For a four-year-old who is convinced his suffering is unique and historic, that is a genuinely powerful message. For an eight-year-old who is starting to be embarrassed by her own big feelings, it's permission. My daughter, who as established does not cry at sad books and once delivered a weather report while I sobbed at The Giving Tree, listened to this one with her arms folded and at the end said, "yeah, that's accurate." High praise from that quarter.
The writing itself
Viorst writes in the voice of a kid who is mad. Not a kid who is sad and processing, a kid who is mad and listing grievances. The sentences pile up. They run on. They use "and" when a more careful writer would use a period, because that's how kids actually complain. The cumulative effect is hilarious if you read it right, which means leaning into the grumble and not trying to make it cute. Do not make it cute. The book is funny because the narrator is not trying to be funny. He is trying to be taken seriously and failing, and that gap is the whole joke.
Ray Cruz's black-and-white line drawings are doing something I underrated as a kid. There's no color to soften the misery. Everything looks a little crowded, a little annoying, a little like the inside of a bad day, which I think is part of why the book ages so well visually. It hasn't tried to be on-trend, so it can't fall off trend.
The read-aloud test, and the re-read test
This book is a layup at bedtime. The rhythm is built for performance. You get to do a put-upon, sighing little voice, and the repeated title phrase becomes a thing your kid will start saying along with you by the third reading. My son does. He chants "terrible, horrible, no good, very bad day" with real feeling, because at four, every day has the potential to be one.
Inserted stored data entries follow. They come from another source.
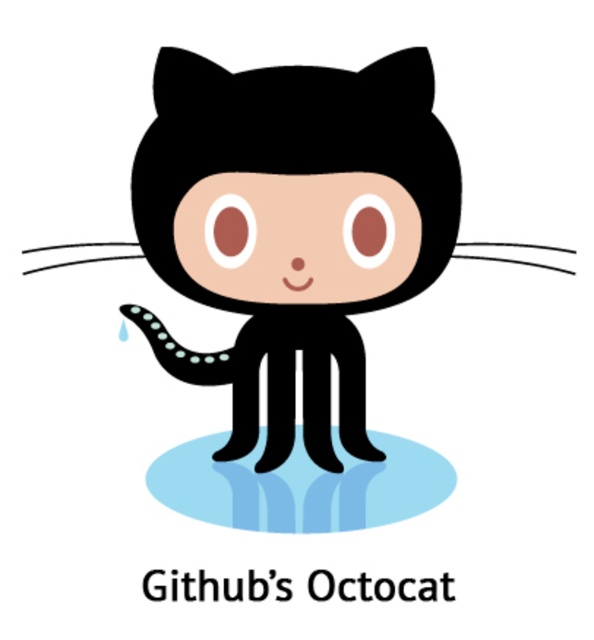 Question: Does black matte octopus at center appear under blue glossy puddle at center?

Choices:
 (A) no
 (B) yes

Answer: (A)

Question: Among these points, which one is nearest to the camera?

Choices:
 (A) (170, 460)
 (B) (208, 81)

Answer: (B)

Question: Which object appears farthest from the camera in this image?

Choices:
 (A) black matte octopus at center
 (B) blue glossy puddle at center

Answer: (B)

Question: Which object is farther from the camera taking this photo?

Choices:
 (A) black matte octopus at center
 (B) blue glossy puddle at center

Answer: (B)

Question: Is black matte octopus at center smaller than blue glossy puddle at center?

Choices:
 (A) yes
 (B) no

Answer: (B)

Question: Does black matte octopus at center have a greater width compared to blue glossy puddle at center?

Choices:
 (A) no
 (B) yes

Answer: (B) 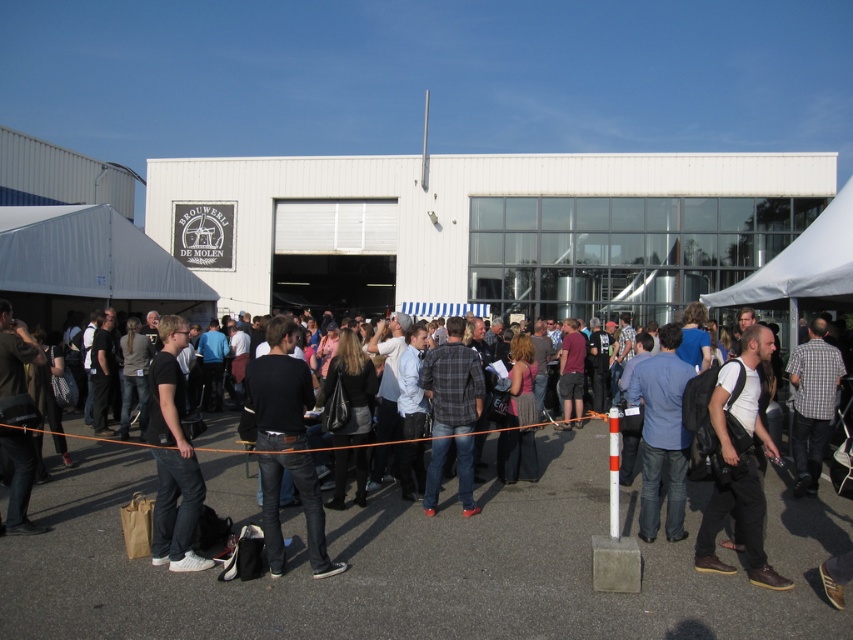 Which is behind, point (680, 332) or point (16, 477)?

The point (16, 477) is more distant.

Who is more distant from viewer, (654, 513) or (27, 403)?

The point (654, 513) is more distant.

Locate an element on the screen. Image resolution: width=853 pixels, height=640 pixels. blue denim jeans at center is located at coordinates 662,435.

Does black leather jacket at center lie in front of checkered shirt at center?

Yes.

Between black leather jacket at center and checkered shirt at center, which one appears on the left side from the viewer's perspective?

black leather jacket at center is more to the left.

Between point (276, 449) and point (788, 362), which one is positioned in front?

Point (276, 449)

Where is `black leather jacket at center`? The height and width of the screenshot is (640, 853). black leather jacket at center is located at coordinates (285, 444).

Who is lower down, white matte shirt at center-right or dark gray jeans at lower left?

Positioned lower is white matte shirt at center-right.

Does white matte shirt at center-right have a greater height compared to dark gray jeans at lower left?

Incorrect, white matte shirt at center-right's height is not larger of dark gray jeans at lower left's.

The image size is (853, 640). Describe the element at coordinates (740, 465) in the screenshot. I see `white matte shirt at center-right` at that location.

Where is `white matte shirt at center-right`? white matte shirt at center-right is located at coordinates point(740,465). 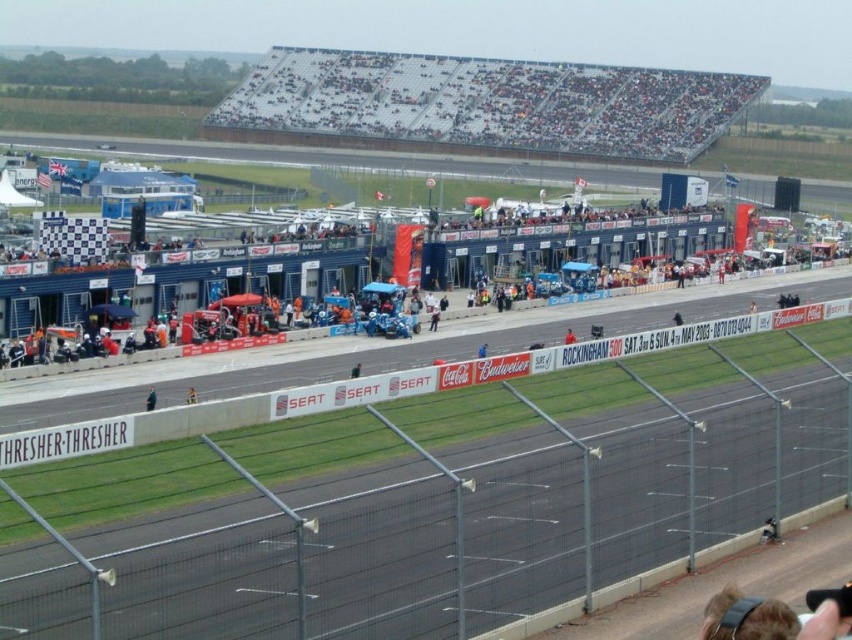 You are a spectator at the motorsport event and want to get a better view of the race. You notice the dark gray seats at upper center and the black fabric person at lower left. Which object is taller, allowing you to see over the fence?

The dark gray seats at upper center has a greater height compared to the black fabric person at lower left, so the dark gray seats at upper center would allow you to see over the fence better.

You are a spectator at the Rockingham Circuit motorsport event. You want to sit in the dark gray seats at upper center. Based on the scene description, where exactly are the dark gray seats located?

The dark gray seats at upper center are located at point coordinates of 0.164 on the x axis and 0.569 on the y axis.

You are a spectator at the Rockingham Circuit motorsport event. You notice the dark gray seats at upper center and the blue fabric person at center. From your vantage point, which object is closer to you?

The dark gray seats at upper center are closer to you because the blue fabric person at center is positioned behind them. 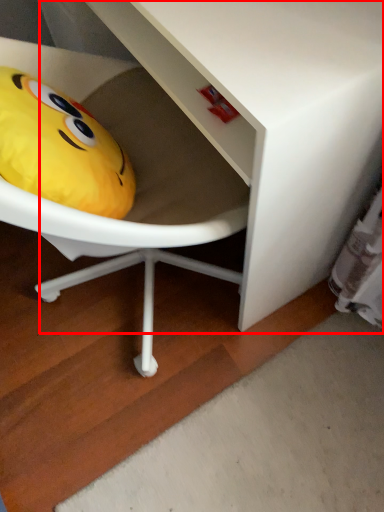 Question: From the image's perspective, considering the relative positions of vanity (annotated by the red box) and toy in the image provided, where is vanity (annotated by the red box) located with respect to the staircase?

Choices:
 (A) below
 (B) above

Answer: (B) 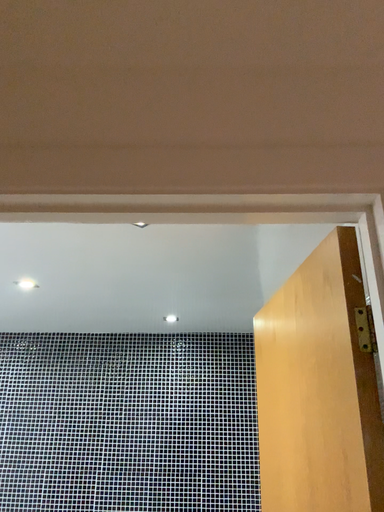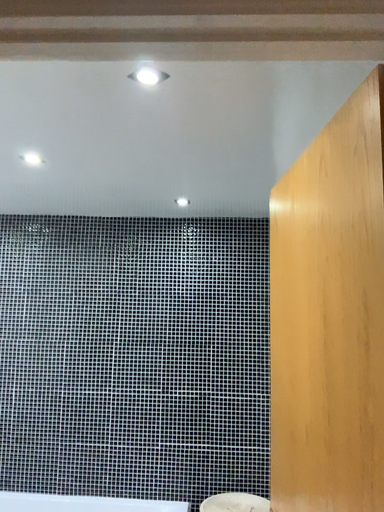 Question: Which way did the camera rotate in the video?

Choices:
 (A) rotated downward
 (B) rotated upward

Answer: (A) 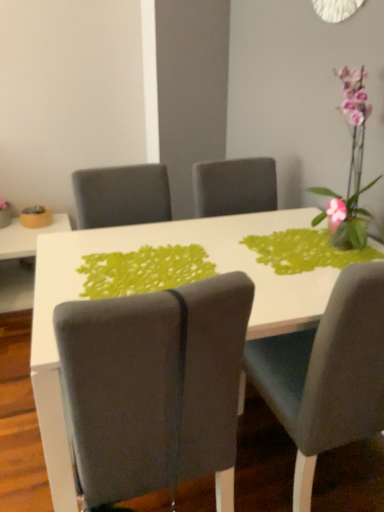 Question: Do you think suede gray chair at center, which ranks as the 2th chair in right-to-left order, is within pink glass vase at upper right, or outside of it?

Choices:
 (A) inside
 (B) outside

Answer: (B)

Question: Based on their positions, is suede gray chair at center, which appears as the 1th chair when viewed from the left, located to the left or right of pink glass vase at upper right?

Choices:
 (A) right
 (B) left

Answer: (B)

Question: Estimate the real-world distances between objects in this image. Which object is closer to the white glossy table at lower left, the second table positioned from the right?

Choices:
 (A) white glossy table at center, the 2th table when ordered from left to right
 (B) matte yellow bowl at left
 (C) pink glass vase at upper right
 (D) velvet gray chair at right, the 1th chair from the right
 (E) suede gray chair at center, which ranks as the 2th chair in right-to-left order

Answer: (B)

Question: Based on their relative distances, which object is farther from the matte yellow bowl at left?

On re-reads, it holds up better than I expected. I've now read it maybe fifteen times in this current run, and the prose still has snap. It doesn't get thinner the way some picture books do, where you start noticing the seams. The grievances stack in a way that has a kind of structural pleasure to them. You know the form, you settle into it, you wait for the next bit. It works like a good blues song.
The dad-survival question
Here's where I'll be honest. By read fifteen, I am no longer doing my best work. The list format means I can autopilot through stretches of it, and my four-year-old has not yet noticed that "Daddy voice" is operating on backup power. That's not the book's fault. That's any book's fate at fifteen reads. What I will say is that I have not yet started narrating it like a hostage reading a prepared statement, which is my personal benchmark for a book I've truly come to resent, and I don't think I will. There's enough texture in the writing to keep finding small things to do with it.
The one thing keeping it from five stars
It's a vibe piece more than a story. There's no arc. The kid is mad at the start, mad in the middle, mad at the end, with a small grace note of acceptance. That's the point, and it's the right point, but it means the book doesn't have the gravitational pull of, say, Where the Wild Things Are, where the mood is just as big but the structure underneath is sturdier. So this lives a notch below the absolute top shelf for me. It's a four. A confident, happy, unashamed four.
Also, fair warning, after a few reads your kid may start describing minor inconveniences using the full four-adjective phrase. My son's banana incident was officially classified by him as terrible, horrible, no good, and very bad. The book did that. I take full responsibility.